The structure may have changed, but clashing with Republicans is nothing new for Heritage, Truluck notes. Tom DeLay, incensed by its opposition to George W. Bush’s expensive Medicare expansion, banned Heritage from reserving meeting rooms in the Capitol. George H.W. Bush’s chief of staff, John Sununu, “screamed at us for not supporting the administration” when Heritage criticized the president for breaking his promise not to raise taxes. Even under Reagan, there were disagreements. Resisting the pleading of presidential Counselor Ed Meese, the foundation refused to support Reagan’s second tax bill. (When Reagan left office, Meese joined Heritage, where he held a chair named for Reagan for more than two decades. He retired earlier this year.)
“I understand why some of the politicians get upset. I get it,” Truluck said. “But our role is not to make politicians happy or angry. Our goal is to get the best policy adopted that we can for the country.”
If anything, the current uproar shows Heritage’s activism is having an effect, said Mike Needham, the CEO of Heritage Action and a former Heritage Foundation chief of staff. Heritage’s turn to more hard-edged activism is part of a larger trend of increased grassroots influence on politics, enabled by communication technology, he posited. “For two decades, the two political parties had all the power, controlled the narrative, and told constituents their spin on their votes,” he said. “Now, well-informed constituents can form tough questions and challenge members’ monopoly on influence. That’s an exciting change.”
As the Republican Party has weakened, outside groups like Heritage have gained strength because they feed the grassroots hunger for true conservatism, said Dan Holler, Heritage Action’s communications director. “From 2003 to 2007, our donor base grew astronomically. It went from 250,000 to 600,000,” he said. “Folks were telling us, ‘I’ve stopped giving to the RNC and the NRCC. I want someone in Washington who’s going to actually fight for conservative principles.’” Heritage’s goal, in Holler’s view, is “to push the policy discussion as far to the right as possible.”
For Republicans, stuck in a defensive crouch, being pushed as far to the right as possible is an alarming prospect, particularly when they thought they were pretty far to the right to begin with.
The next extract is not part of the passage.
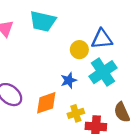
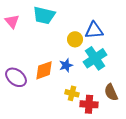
orange diamond: (46, 103) -> (44, 70), moved
yellow cross: (76, 113) -> (72, 93), turned 32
In my interviews with them, Heritage officials could recite chapter and verse on why Heritage turned against the individual mandate—a turn, they claim, that occurred before Romney or Obama adopted the idea. “We still believe universal coverage is a good idea,” Truluck said. But none of the four Heritage officials I interviewed could tell me offhand how the foundation proposes to reform health care and cover the uninsured if Obamacare is scrapped. (Later, an assistant followed up by emailing me links to Heritage papers on “putting patients first,” regulating the health-insurance market, and Medicare reform.)
Mickey Edwards, the onetime Heritage trustee, agrees that the foundation was never intended to be an arm of the GOP. “We always considered this to be a conservative organization, not a Republican organization,” he said. “However, nor was it meant to be an activist group. It was to advocate for ideas, not campaign to try and beat people.”
Because of the threat of right-wing primary challenges, there seems to be no limit to how far right Republican politicians can be pushed, Edwards said. “The American people don’t want the government shut down. They want control over taxes and spending,” he said. “But when you carry that to the point of saying, ‘We want what we want, and if we don’t get what we want we’re going to shut down the government,’ I don’t think that’ll be popular at all. I think the Republican Party will be hurt a lot if Republicans in Congress go along with this idea.”
But the Republican Party, as Republicans are finding out the hard way, is not the Heritage Foundation’s concern.